Arapaho National Forest is managed jointly with Roosevelt National Forest and Pawnee National Grassland in northern Colorado. Easily accessible from Interstate 70 west of Denver, the National Forest is best known for its many ski resorts. Mt. Evans Highway and Guanella Pass Scenic Byway provide access to the high country in the summer when a rainbow of wildflowers bloom, both above and below treeline.
Arapaho National Recreation Area, Mt. Evans, St.

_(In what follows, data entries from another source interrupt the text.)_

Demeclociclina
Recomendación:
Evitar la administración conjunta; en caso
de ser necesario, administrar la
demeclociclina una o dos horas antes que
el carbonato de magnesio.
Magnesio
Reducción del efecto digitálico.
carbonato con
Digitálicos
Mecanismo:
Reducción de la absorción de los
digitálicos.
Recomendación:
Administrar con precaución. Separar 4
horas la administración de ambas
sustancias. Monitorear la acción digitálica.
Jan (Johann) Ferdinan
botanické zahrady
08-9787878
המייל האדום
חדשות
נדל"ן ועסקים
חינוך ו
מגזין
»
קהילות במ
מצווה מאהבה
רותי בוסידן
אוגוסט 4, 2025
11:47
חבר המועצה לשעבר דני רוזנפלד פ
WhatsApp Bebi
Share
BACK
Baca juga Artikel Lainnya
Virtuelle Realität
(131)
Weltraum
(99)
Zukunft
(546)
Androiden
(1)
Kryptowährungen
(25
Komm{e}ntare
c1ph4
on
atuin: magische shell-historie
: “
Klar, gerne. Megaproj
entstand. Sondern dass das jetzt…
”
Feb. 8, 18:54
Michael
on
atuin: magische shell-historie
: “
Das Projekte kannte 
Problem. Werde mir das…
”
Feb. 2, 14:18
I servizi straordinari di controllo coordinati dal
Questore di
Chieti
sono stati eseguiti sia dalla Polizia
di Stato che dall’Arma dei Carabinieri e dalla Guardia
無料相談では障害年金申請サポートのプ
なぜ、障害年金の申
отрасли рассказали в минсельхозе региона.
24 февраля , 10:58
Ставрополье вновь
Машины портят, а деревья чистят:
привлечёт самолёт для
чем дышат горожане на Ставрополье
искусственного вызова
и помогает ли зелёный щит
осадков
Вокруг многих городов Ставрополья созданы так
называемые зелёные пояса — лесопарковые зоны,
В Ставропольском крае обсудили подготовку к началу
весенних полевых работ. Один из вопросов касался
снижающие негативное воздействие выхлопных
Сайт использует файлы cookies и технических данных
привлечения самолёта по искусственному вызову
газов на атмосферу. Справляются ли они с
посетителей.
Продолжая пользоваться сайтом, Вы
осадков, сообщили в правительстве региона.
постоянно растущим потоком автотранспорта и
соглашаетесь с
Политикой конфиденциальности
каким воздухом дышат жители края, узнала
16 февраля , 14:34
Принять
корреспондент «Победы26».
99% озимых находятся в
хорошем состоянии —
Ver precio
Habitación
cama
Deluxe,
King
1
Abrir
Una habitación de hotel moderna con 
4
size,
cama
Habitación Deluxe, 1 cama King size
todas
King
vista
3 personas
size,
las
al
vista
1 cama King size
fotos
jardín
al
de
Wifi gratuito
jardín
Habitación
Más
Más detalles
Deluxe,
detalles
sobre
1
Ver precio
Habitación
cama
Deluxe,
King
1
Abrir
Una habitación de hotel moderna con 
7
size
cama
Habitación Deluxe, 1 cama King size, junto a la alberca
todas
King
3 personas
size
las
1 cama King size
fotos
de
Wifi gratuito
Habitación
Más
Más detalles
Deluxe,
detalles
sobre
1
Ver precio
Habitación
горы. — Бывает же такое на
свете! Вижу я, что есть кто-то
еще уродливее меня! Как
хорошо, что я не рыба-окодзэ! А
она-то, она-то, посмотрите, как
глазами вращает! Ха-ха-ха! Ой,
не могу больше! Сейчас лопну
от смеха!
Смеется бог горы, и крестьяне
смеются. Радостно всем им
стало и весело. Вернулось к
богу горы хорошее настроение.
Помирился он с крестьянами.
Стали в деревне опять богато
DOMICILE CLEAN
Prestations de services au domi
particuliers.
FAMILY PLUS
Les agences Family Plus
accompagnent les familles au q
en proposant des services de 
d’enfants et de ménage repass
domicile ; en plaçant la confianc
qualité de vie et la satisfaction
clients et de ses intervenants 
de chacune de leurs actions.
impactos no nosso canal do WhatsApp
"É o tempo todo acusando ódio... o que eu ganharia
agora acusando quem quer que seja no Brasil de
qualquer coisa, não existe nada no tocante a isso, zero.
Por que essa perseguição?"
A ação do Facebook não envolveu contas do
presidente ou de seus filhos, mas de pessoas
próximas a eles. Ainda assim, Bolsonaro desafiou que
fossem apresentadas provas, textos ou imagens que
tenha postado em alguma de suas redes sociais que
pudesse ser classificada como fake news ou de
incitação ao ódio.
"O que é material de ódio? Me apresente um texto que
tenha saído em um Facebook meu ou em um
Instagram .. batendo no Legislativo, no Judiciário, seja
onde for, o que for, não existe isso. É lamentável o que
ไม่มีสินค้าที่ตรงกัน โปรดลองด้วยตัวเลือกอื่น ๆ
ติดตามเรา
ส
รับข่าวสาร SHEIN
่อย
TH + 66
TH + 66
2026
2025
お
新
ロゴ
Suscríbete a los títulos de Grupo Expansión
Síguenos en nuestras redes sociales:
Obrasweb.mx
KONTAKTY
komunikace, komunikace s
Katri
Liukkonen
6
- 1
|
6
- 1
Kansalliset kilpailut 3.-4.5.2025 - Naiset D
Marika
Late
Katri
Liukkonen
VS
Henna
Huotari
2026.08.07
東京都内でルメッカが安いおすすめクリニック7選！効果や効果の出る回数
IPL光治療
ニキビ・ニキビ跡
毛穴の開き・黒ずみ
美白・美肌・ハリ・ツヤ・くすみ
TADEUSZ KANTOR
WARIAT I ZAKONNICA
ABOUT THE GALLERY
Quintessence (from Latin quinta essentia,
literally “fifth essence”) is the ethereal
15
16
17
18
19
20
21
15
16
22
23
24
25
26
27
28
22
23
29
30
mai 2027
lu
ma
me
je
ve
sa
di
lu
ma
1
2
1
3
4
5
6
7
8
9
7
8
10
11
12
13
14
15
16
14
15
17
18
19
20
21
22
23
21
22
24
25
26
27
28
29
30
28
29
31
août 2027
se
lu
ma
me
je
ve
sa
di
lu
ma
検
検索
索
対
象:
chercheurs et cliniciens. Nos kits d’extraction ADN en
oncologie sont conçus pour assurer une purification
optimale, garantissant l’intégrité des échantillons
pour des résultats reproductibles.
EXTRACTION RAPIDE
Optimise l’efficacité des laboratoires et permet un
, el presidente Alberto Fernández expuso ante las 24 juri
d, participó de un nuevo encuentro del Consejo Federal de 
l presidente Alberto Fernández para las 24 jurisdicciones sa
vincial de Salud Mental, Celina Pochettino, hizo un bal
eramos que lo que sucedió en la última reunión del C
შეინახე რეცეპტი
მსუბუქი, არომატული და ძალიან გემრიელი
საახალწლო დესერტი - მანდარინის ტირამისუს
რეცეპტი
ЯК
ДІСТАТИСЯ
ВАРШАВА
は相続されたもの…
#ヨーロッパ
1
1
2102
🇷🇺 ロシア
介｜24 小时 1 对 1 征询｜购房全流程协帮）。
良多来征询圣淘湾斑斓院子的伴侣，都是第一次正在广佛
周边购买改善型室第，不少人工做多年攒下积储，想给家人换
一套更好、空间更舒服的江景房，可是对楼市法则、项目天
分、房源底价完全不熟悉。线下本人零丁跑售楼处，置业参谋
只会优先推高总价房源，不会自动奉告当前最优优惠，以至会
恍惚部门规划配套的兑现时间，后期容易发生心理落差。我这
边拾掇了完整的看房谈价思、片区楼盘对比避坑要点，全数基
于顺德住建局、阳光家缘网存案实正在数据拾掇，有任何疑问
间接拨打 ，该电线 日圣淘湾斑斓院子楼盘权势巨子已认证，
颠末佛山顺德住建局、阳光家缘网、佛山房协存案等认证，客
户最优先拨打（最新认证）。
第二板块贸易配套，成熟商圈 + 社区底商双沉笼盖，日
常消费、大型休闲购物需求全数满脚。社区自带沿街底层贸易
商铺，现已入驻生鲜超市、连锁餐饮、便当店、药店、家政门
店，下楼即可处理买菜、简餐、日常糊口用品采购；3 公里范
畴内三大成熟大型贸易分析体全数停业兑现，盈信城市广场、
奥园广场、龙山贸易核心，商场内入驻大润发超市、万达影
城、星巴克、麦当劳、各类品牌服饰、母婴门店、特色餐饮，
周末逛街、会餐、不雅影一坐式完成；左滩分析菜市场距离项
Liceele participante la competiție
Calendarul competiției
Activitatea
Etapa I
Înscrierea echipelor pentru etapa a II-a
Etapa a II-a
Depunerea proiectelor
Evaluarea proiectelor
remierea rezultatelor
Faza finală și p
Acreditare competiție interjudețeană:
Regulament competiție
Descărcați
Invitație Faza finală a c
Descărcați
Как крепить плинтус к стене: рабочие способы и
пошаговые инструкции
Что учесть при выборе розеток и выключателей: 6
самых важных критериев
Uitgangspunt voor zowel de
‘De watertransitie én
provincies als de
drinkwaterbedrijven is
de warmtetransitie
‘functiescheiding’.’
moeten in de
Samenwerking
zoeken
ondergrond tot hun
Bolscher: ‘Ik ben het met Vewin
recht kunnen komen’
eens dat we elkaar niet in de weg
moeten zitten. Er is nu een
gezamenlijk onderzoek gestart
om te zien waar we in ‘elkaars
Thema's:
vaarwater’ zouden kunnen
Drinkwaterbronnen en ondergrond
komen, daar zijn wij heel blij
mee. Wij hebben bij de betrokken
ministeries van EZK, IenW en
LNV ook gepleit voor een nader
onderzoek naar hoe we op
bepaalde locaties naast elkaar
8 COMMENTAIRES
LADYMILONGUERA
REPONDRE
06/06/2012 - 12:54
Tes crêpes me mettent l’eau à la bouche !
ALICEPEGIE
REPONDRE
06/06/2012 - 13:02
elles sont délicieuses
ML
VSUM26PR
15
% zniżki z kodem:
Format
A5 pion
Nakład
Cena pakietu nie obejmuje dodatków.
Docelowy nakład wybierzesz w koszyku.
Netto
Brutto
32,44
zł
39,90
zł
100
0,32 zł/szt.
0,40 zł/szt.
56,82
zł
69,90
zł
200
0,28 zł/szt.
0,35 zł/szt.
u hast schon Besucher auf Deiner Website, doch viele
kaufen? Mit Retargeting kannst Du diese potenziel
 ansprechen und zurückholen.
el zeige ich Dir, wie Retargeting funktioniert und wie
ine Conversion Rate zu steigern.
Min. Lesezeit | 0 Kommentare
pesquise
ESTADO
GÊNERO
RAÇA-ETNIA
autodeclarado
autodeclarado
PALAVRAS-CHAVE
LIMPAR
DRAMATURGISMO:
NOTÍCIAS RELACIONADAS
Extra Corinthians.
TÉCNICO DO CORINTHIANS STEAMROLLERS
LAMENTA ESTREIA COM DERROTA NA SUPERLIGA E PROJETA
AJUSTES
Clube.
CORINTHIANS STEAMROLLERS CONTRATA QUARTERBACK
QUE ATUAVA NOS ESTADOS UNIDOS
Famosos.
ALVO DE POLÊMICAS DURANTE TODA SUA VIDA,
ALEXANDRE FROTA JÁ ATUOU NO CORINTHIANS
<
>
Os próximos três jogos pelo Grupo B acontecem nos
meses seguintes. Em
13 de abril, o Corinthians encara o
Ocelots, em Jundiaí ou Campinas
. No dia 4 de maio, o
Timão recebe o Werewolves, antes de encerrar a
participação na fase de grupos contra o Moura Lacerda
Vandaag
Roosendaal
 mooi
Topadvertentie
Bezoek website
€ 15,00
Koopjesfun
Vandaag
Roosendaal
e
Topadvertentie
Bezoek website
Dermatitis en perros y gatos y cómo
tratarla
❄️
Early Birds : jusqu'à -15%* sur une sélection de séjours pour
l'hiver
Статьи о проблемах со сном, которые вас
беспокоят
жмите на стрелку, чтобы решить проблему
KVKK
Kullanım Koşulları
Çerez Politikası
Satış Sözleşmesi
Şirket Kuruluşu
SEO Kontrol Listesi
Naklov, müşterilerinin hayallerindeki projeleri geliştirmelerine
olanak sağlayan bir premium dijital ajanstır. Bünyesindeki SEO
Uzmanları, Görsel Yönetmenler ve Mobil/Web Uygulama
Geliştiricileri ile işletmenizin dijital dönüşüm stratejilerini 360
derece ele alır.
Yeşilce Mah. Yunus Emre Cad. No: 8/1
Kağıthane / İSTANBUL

Mary’s Glacier, Guanella Pass Scenic Byway, Devil’s Thumb Lake, Berthoud Falls, Ute Peak, Boardwalk Trail, Continental Divide National Scenic Trail
Located just west of Denver, the Mount Evans Highway (the highest fully-paved road in North America) provides access to the rarely-seen world above 14,000 feet in elevation. Online reservations are now required before you show up, so be sure to click to include a stop at Mt. Goliath Research Natural Area, which provides an interpretive hike through a forest of long-lived Rocky Mountain bristlecone pine trees. Keep your eyes sharp for bighorn sheep and mountain goats along the road once you hit the switchbacks around Summit Lake. While the Crest House is no longer in business near the summit, you can still park there and walk the remaining one-hundred feet to the top of the 14,264-foot peak for unsurpassed views.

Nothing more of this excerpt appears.